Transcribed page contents

<<<<

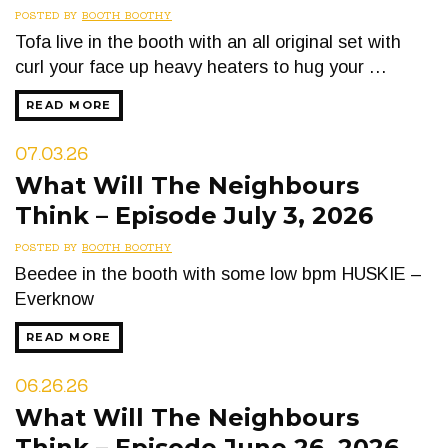
POSTED BY
BOOTH BOOTHY
Tofa live in the booth with an all original set with
curl your face up heavy heaters to hug your …
READ MORE
07.03.26
What Will The Neighbours
Think – Episode July 3, 2026
POSTED BY
BOOTH BOOTHY
Beedee in the booth with some low bpm HUSKIE –
Everknow
READ MORE
06.26.26
What Will The Neighbours
Think – Episode June 26, 2026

>>>>

__THE TASK__: If a line in the records above holds the string "Episode", copy it.

__RESULT OF THIS EXERCISE__:
Think – Episode July 3, 2026
Think – Episode June 26, 2026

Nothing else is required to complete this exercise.